Here we have used a new default environment to evaluate the arguments. the argument drop = TRUE will delete any line containing <:NULL:> in it.

The output from translate is a character vector where each element is a line in the resulting file. We can print it to disk easily using cat (remember to set sep = "\n").

Resulting source file

The final content of the template once translated depends on the values of the variables used (which are system dependent).
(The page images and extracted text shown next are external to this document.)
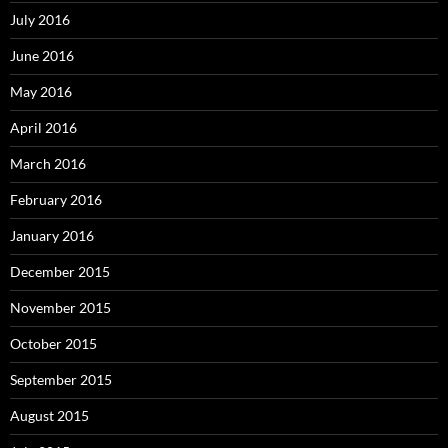
July 2016
June 2016
May 2016
April 2016
March 2016
February 2016
January 2016
December 2015
November 2015
October 2015
September 2015
August 2015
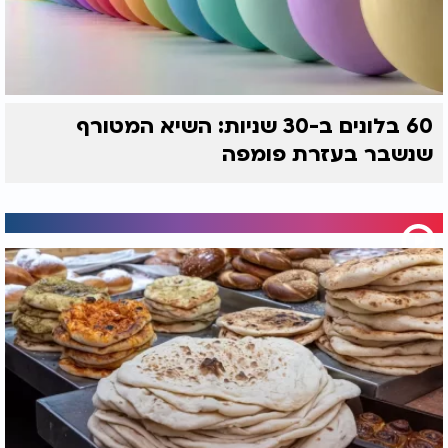
60 בלונים ב-30 שניות: השיא המטורף
שנשבר בעזרת פומפה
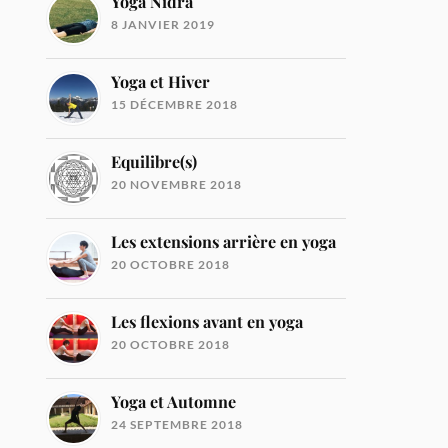
Yoga Nidra
8 JANVIER 2019
Yoga et Hiver
15 DÉCEMBRE 2018
Equilibre(s)
20 NOVEMBRE 2018
Les extensions arrière en yoga
20 OCTOBRE 2018
Les flexions avant en yoga
20 OCTOBRE 2018
Yoga et Automne
24 SEPTEMBRE 2018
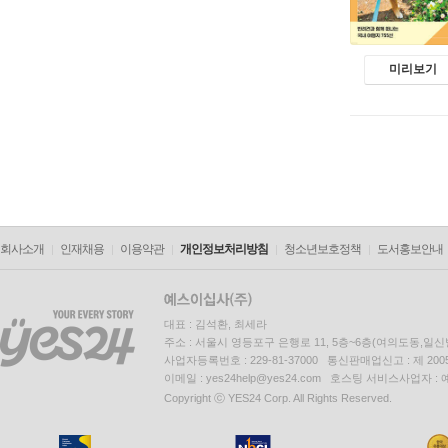
미리보기
회사소개
인재채용
이용약관
개인정보처리방침
청소년보호정책
도서홍보안내
대표 : 김석환, 최세라
주소 : 서울시 영등포구 은행로 11, 5층~6층(여의도동,일신
사업자등록번호 : 229-81-37000 통신판매업신고 : 제 200
이메일 : yes24help@yes24.com 호스팅 서비스사업자 :
Copyright ⓒ YES24 Corp. All Rights Reserved.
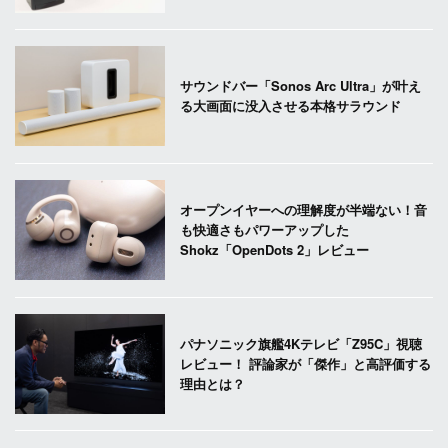
サウンドバー「Sonos Arc Ultra」が叶え
る大画面に没入させる本格サラウンド
オープンイヤーへの理解度が半端ない！音
も快適さもパワーアップした
Shokz「OpenDots 2」レビュー
パナソニック旗艦4Kテレビ「Z95C」視聴
レビュー！ 評論家が「傑作」と高評価する
理由とは？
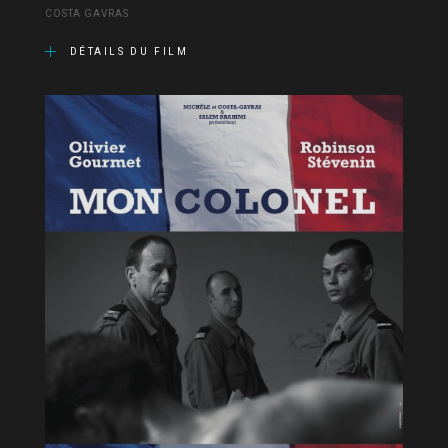
COSTA GAVRAS
DÉTAILS DU FILM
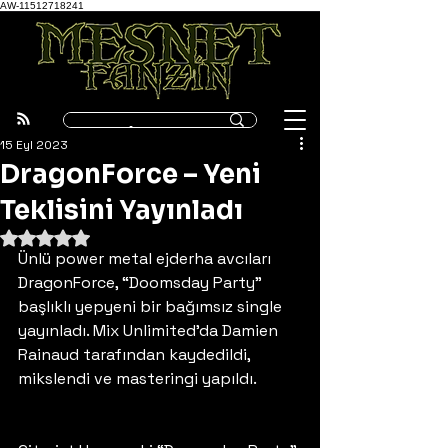
AW-11512718241
15 Eyl 2023
DragonForce – Yeni
Teklisini Yayınladı
5 üzerinden NaN yıldız
Ünlü power metal ejderha avcıları 
DragonForce, “Doomsday Party” 
başlıklı yepyeni bir bağımsız single 
yayınladı. Mix Unlimited’da Damien 
Rainaud tarafından kaydedildi, 
mikslendi ve masteringi yapıldı. 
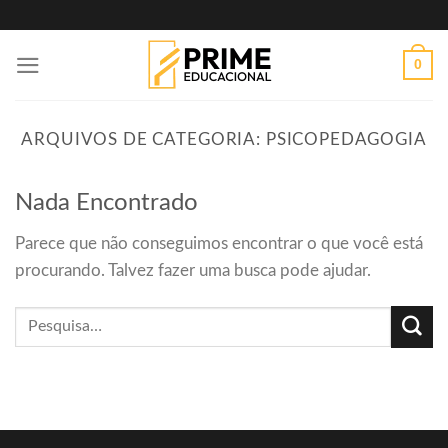
Skip
to
0
content
ARQUIVOS DE CATEGORIA:
PSICOPEDAGOGIA
Nada Encontrado
Parece que não conseguimos encontrar o que você está
procurando. Talvez fazer uma busca pode ajudar.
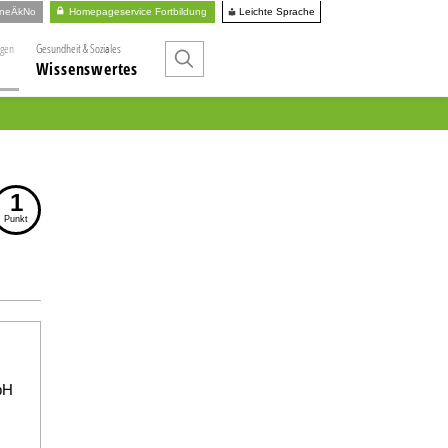
Leichte Sprache
ineÄkNo
Homepageservice Fortbildung
ngen
Gesundheit & Soziales
Wissenswertes
1
Punkt
bH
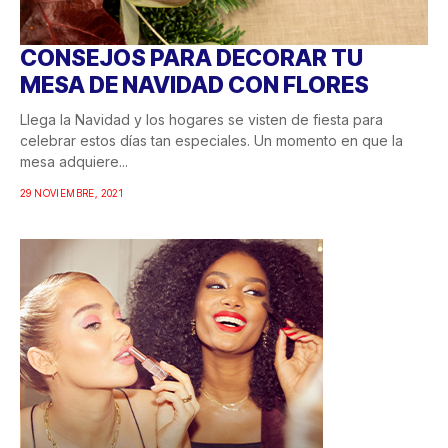
CONSEJOS PARA DECORAR TU
MESA DE NAVIDAD CON FLORES
Llega la Navidad y los hogares se visten de fiesta para
celebrar estos días tan especiales. Un momento en que la
mesa adquiere...
29 NOVIEMBRE, 2021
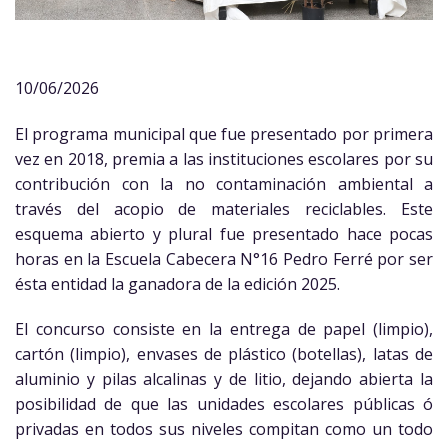
10/06/2026
El programa municipal que fue presentado por primera
vez en 2018, premia a las instituciones escolares por su
contribución con la no contaminación ambiental a
través del acopio de materiales reciclables. Este
esquema abierto y plural fue presentado hace pocas
horas en la Escuela Cabecera N°16 Pedro Ferré por ser
ésta entidad la ganadora de la edición 2025.
El concurso consiste en la entrega de papel (limpio),
cartón (limpio), envases de plástico (botellas), latas de
aluminio y pilas alcalinas y de litio, dejando abierta la
posibilidad de que las unidades escolares públicas ó
privadas en todos sus niveles compitan como un todo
Thus, for a multicore PC with OpenMPI but without a dynamic environment modules manager such as environment-modules or Lmod and without a job scheduler such as SLURM then the output of cat(TT, sep="\n") will be something like this:

#!/bin/bash

# module environment not found

# no slurm machine

mpirun --mca mpi_warn_on_fork 0 -n 8 /apps/local/resources/svn/R/r-devel/build/bin/Rscript --no-save --no-restore "script.R"   > output.Rout

echo "Job submitted on $(date +%F) at $(date +%T)."
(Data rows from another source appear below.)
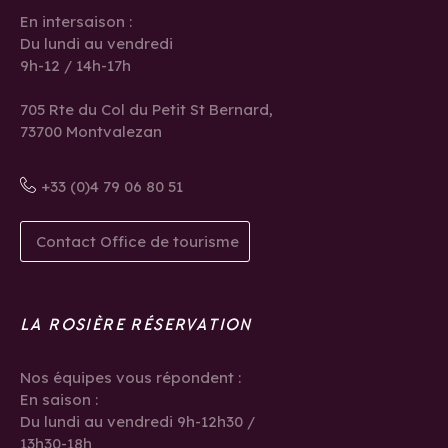
En intersaison :
Du lundi au vendredi
9h-12 / 14h-17h
705 Rte du Col du Petit St Bernard,
73700 Montvalezan
+33 (0)4 79 06 80 51
Contact Office de tourisme
LA ROSIÈRE RÉSERVATION
Nos équipes vous répondent :
En saison :
Du lundi au vendredi 9h-12h30 /
13h30-18h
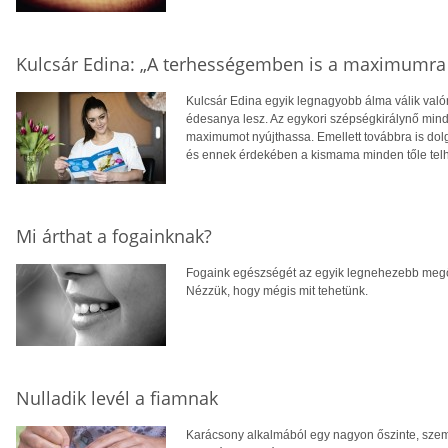
Kulcsár Edina: „A terhességemben is a maximumra
Kulcsár Edina egyik legnagyobb álma válik valór
édesanya lesz. Az egykori szépségkirálynő mind
maximumot nyújthassa. Emellett továbbra is dol
és ennek érdekében a kismama minden tőle telhe
Mi árthat a fogainknak?
Fogaink egészségét az egyik legnehezebb megőri
Nézzük, hogy mégis mit tehetünk.
Nulladik levél a fiamnak
Karácsony alkalmából egy nagyon őszinte, sze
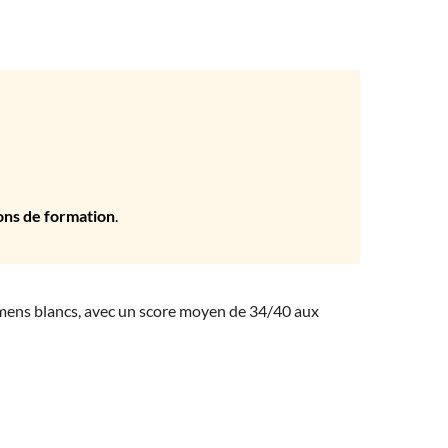
ons de formation
.
amens blancs, avec un score moyen de 34/40 aux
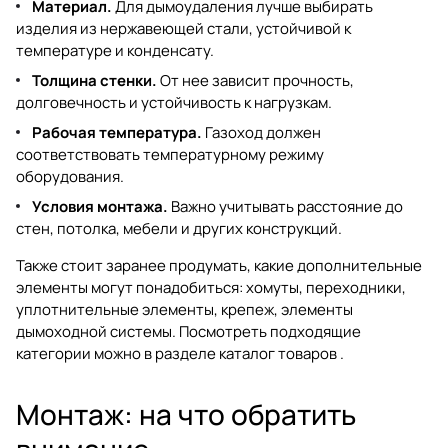
Материал.
Для дымоудаления лучше выбирать
изделия из нержавеющей стали, устойчивой к
температуре и конденсату.
Толщина стенки.
От нее зависит прочность,
долговечность и устойчивость к нагрузкам.
Рабочая температура.
Газоход должен
соответствовать температурному режиму
оборудования.
Условия монтажа.
Важно учитывать расстояние до
стен, потолка, мебели и других конструкций.
Также стоит заранее продумать, какие дополнительные
элементы могут понадобиться: хомуты, переходники,
уплотнительные элементы, крепеж, элементы
дымоходной системы. Посмотреть подходящие
категории можно в разделе
каталог товаров
.
Монтаж: на что обратить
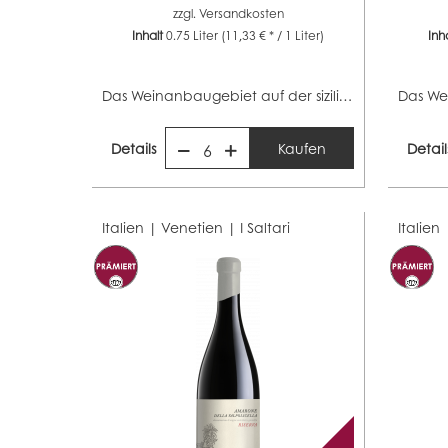
zzgl.
Versandkosten
Inhalt
0.75 Liter
(11,33 € * / 1 Liter)
Inh
Das Weinanbaugebiet auf der sizilianischen...
Details
Kaufen
Detail
6
Italien | Venetien |
I Saltari
Italien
While for an SLURM managed HPC having also environment-modules we would obtain:

#!/bin/bash
#SBATCH --partition=defq
#SBATCH --nodes=2
#SBATCH --ntasks-per-node=4
#SBATCH --memory=2gb
#SBATCH --time=1:00:00

module load module/for/openmpi module/for/R

cd ${SLURM_SUBMIT_DIR}

mpirun --mca mpi_warn_on_fork 0 -n 8 /usr/lib/R/bin/Rscript --no-save --no-restore "script.R" > output.Rout

echo "Job submitted on $(date +%F) at $(date +%T)."

Additional rules could be added to control the lenght of the mpirun line, however as it is it works fine. Other source code can be generated following the same principles described before.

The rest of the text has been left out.